Hello again, Now I have a new manifold,painted and ready.I have 4 new studs and brass nuts from napa,and I have 4 steel lock washers.I have the old studs out and threads chased and clean.Mating surfaces are clean....My question is..Is there anything else I need to know( or buy ) to proceed?What is the best thread sealer?Is 27lbs torque correct for brass nuts? any help is greatly apreciated and thanks


----------



## dawzie (Oct 2, 2008)

What about new exhust gasket??, torque is good, I used neversieze on my threads.


----------



## jke195510 (Jan 22, 2010)

Yes,new gaskets came with the manifold,kind of a cheesy looking paper/metal/paper sandwich material.is a sealer of some kind used on them?going in to town anyway to get neverseize thanks for the info I really don't want to do it a second time!


----------



## dawzie (Oct 2, 2008)

I put my new gaskets on with nothing on them. Two years later, no problem. Good luck with your "8-N"

A pic of mine


----------



## jke195510 (Jan 22, 2010)

Thanks Dawzie,the guys at the parts store said the same thing.I should have checked the fit first ,I had to grind the flange on the bottom to clear valve covers so I repainted it, also, carb flange is alot thicker so the studs I replaced are now too short.One of the new brass nuts was course threaded,so back to napa ,the one they gave me fits,but takes a different wrench size. So now I'm going back again to get 4 that match and two new carb studs and hopefully never ever have to go back there again!

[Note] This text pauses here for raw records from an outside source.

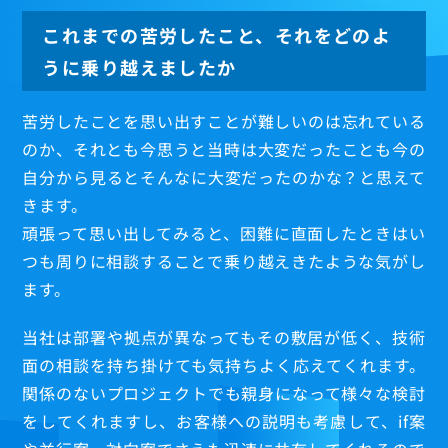
これまでの苦労したこと、それをどのよ
うに乗り越えましたか
苦労したことを思い出すことが難しいのは忘れている
のか、それとも今思うと当時は大変だったことも今の
自分から見るとそんなに大変だったのかな？と思えて
きます。
頑張って思い出してみると、困難に直面したときはい
つも周りに相談することで乗り越えきたような気がし
ます。
当社は部署や拠点が異なってもその敷居が低く、技術
面の相談を持ち掛けても気持ちよく応えてくれます。
関係のないプロジェクトでも親身になって様々な検討
をしてくれますし、お客様への説明も考慮して、if案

Nice looking tractor, maybe I'll shoot mine after I'm done (if my luck holds out)


----------



## jke195510 (Jan 22, 2010)

the sweet sound (purrrrrrrrr) of success!


----------



## mowrey1999 (Jan 6, 2008)

*8n*

Looks like it all fits nice ,good job I like to use new parts as you did clean threads ,new gaskets, do it right the first time and you won,t be going back doing it again.


----------



## meprice1968 (Mar 24, 2010)

looksgood! where did you get studs?


----------



## jke195510 (Jan 22, 2010)

napa,they were a little long and I had to cut them so they wouldn't go too far into the water jacket. they also had the brass nuts


----------